▶ [Your assignment] From the entries below, output the line with "视频、语言模型和设计工具领" and each following line up to and including the line with "de otras responsabilidades que hasta ahora", exactly as written.

(Provided data begins)

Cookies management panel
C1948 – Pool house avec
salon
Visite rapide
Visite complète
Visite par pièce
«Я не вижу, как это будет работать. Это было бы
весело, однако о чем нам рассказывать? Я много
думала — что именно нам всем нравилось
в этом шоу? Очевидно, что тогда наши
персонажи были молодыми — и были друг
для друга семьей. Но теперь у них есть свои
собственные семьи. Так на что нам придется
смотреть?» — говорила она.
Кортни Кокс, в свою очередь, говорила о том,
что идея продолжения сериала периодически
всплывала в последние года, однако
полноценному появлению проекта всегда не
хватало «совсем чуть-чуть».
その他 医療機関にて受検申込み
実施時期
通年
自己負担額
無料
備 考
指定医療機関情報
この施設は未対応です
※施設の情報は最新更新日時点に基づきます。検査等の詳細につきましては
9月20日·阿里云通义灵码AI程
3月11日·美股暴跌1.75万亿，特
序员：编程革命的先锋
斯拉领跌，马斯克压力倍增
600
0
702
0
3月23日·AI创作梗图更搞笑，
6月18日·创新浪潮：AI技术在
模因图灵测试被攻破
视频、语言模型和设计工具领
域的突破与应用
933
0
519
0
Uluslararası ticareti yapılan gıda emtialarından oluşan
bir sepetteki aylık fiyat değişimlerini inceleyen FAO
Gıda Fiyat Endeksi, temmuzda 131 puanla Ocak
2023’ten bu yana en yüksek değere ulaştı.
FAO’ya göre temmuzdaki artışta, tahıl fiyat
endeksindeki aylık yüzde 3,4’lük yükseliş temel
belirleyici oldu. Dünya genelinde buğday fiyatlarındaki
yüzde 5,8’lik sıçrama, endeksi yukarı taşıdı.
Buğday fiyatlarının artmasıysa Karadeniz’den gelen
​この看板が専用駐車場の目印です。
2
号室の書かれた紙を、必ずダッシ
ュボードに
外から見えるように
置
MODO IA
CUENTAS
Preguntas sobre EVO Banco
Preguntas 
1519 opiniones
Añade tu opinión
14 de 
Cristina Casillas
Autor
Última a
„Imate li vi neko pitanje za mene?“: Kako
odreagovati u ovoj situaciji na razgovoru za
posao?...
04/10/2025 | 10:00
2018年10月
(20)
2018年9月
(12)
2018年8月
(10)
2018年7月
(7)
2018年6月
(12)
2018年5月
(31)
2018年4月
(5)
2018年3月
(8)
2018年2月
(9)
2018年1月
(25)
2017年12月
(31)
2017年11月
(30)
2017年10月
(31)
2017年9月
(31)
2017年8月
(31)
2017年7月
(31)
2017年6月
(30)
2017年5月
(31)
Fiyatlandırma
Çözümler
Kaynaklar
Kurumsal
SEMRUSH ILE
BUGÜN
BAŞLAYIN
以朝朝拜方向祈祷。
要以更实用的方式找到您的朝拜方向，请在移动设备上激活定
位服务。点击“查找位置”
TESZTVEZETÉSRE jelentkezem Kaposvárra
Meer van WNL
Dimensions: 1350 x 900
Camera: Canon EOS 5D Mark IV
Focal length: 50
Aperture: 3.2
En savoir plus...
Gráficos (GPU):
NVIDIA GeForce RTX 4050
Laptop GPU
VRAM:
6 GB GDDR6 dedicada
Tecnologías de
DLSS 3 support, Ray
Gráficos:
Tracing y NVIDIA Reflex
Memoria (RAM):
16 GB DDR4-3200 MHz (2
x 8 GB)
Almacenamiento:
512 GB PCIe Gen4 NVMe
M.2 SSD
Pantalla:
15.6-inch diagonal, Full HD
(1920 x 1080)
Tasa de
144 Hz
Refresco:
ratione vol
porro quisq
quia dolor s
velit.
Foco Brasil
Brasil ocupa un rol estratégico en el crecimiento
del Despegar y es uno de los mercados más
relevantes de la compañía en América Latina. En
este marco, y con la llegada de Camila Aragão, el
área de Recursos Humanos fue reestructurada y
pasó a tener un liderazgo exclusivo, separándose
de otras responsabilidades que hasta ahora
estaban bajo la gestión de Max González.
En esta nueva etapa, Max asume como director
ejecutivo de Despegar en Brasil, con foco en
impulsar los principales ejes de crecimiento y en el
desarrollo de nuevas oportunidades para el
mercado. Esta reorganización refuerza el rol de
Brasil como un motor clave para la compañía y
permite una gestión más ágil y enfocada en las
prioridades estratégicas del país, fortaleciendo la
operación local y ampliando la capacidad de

(Provided data ends)

▶ [Task solution]
视频、语言模型和设计工具领
域的突破与应用
933
0
519
0
Uluslararası ticareti yapılan gıda emtialarından oluşan
bir sepetteki aylık fiyat değişimlerini inceleyen FAO
Gıda Fiyat Endeksi, temmuzda 131 puanla Ocak
2023’ten bu yana en yüksek değere ulaştı.
FAO’ya göre temmuzdaki artışta, tahıl fiyat
endeksindeki aylık yüzde 3,4’lük yükseliş temel
belirleyici oldu. Dünya genelinde buğday fiyatlarındaki
yüzde 5,8’lik sıçrama, endeksi yukarı taşıdı.
Buğday fiyatlarının artmasıysa Karadeniz’den gelen
​この看板が専用駐車場の目印です。
2
号室の書かれた紙を、必ずダッシ
ュボードに
外から見えるように
置
MODO IA
CUENTAS
Preguntas sobre EVO Banco
Preguntas 
1519 opiniones
Añade tu opinión
14 de 
Cristina Casillas
Autor
Última a
„Imate li vi neko pitanje za mene?“: Kako
odreagovati u ovoj situaciji na razgovoru za
posao?...
04/10/2025 | 10:00
2018年10月
(20)
2018年9月
(12)
2018年8月
(10)
2018年7月
(7)
2018年6月
(12)
2018年5月
(31)
2018年4月
(5)
2018年3月
(8)
2018年2月
(9)
2018年1月
(25)
2017年12月
(31)
2017年11月
(30)
2017年10月
(31)
2017年9月
(31)
2017年8月
(31)
2017年7月
(31)
2017年6月
(30)
2017年5月
(31)
Fiyatlandırma
Çözümler
Kaynaklar
Kurumsal
SEMRUSH ILE
BUGÜN
BAŞLAYIN
以朝朝拜方向祈祷。
要以更实用的方式找到您的朝拜方向，请在移动设备上激活定
位服务。点击“查找位置”
TESZTVEZETÉSRE jelentkezem Kaposvárra
Meer van WNL
Dimensions: 1350 x 900
Camera: Canon EOS 5D Mark IV
Focal length: 50
Aperture: 3.2
En savoir plus...
Gráficos (GPU):
NVIDIA GeForce RTX 4050
Laptop GPU
VRAM:
6 GB GDDR6 dedicada
Tecnologías de
DLSS 3 support, Ray
Gráficos:
Tracing y NVIDIA Reflex
Memoria (RAM):
16 GB DDR4-3200 MHz (2
x 8 GB)
Almacenamiento:
512 GB PCIe Gen4 NVMe
M.2 SSD
Pantalla:
15.6-inch diagonal, Full HD
(1920 x 1080)
Tasa de
144 Hz
Refresco:
ratione vol
porro quisq
quia dolor s
velit.
Foco Brasil
Brasil ocupa un rol estratégico en el crecimiento
del Despegar y es uno de los mercados más
relevantes de la compañía en América Latina. En
este marco, y con la llegada de Camila Aragão, el
área de Recursos Humanos fue reestructurada y
pasó a tener un liderazgo exclusivo, separándose
de otras responsabilidades que hasta ahora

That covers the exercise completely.